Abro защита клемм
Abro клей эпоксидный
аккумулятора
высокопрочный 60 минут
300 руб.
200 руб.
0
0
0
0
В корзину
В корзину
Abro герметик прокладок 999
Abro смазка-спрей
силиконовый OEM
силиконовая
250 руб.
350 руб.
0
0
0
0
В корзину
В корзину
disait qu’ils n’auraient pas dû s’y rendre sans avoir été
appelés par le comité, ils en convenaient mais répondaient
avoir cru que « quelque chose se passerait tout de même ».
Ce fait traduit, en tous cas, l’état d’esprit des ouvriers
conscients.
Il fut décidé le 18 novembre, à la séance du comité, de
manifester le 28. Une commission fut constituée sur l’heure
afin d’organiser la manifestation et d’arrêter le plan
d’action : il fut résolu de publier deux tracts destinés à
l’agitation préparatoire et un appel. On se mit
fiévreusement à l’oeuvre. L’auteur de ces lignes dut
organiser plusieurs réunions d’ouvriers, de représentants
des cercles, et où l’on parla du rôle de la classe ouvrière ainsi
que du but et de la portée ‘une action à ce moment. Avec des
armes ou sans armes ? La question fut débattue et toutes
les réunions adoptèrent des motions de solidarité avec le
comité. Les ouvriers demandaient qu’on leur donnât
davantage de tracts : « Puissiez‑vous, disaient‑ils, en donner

_ _ _ _ _ _ _

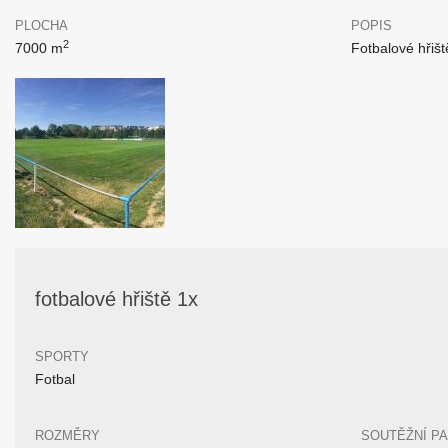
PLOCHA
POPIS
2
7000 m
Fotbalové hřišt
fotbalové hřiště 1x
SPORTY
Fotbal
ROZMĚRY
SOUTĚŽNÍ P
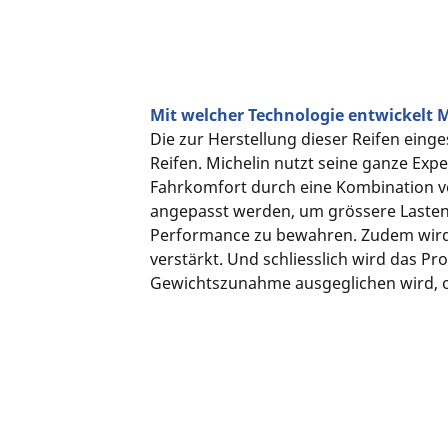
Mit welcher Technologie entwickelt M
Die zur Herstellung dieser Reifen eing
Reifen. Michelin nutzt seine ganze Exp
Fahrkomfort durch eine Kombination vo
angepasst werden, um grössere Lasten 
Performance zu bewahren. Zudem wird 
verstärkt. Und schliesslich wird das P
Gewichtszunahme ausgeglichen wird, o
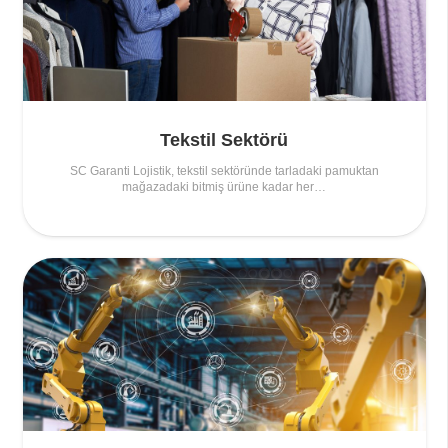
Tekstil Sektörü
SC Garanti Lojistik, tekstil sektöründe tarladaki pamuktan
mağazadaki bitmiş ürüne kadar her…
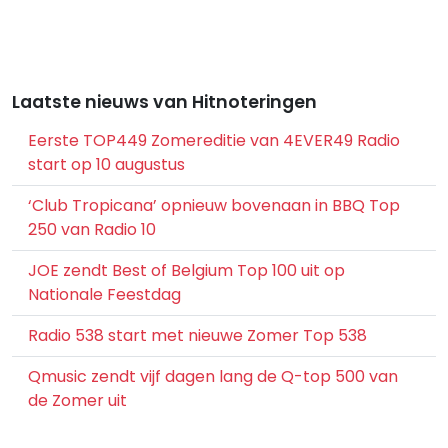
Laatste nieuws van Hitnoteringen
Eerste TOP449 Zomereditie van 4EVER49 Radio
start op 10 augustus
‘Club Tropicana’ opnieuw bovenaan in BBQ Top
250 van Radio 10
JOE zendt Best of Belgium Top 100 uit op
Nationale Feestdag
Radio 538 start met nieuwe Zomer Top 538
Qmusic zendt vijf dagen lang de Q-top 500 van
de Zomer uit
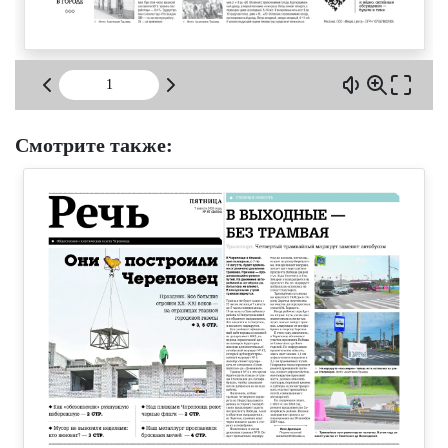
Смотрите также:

_ _ _ _ _ _ _

Brief: Above are the entries. Output exactly the lines beginning with the line that has "armes ou sans" and ending with the line that has "davantage de tracts".

Response area:
armes ou sans armes ? La question fut débattue et toutes
les réunions adoptèrent des motions de solidarité avec le
comité. Les ouvriers demandaient qu’on leur donnât
davantage de tracts : « Puissiez‑vous, disaient‑ils, en donner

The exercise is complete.